### [Task item]
Skip the pictures and repeat each line of the data exactly.

### [Supplied data]
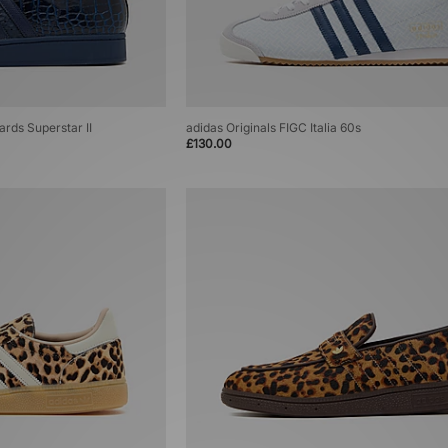
ards Superstar II
adidas Originals FIGC Italia 60s
£130.00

### [Answer space]
ards Superstar II
adidas Originals FIGC Italia 60s
£130.00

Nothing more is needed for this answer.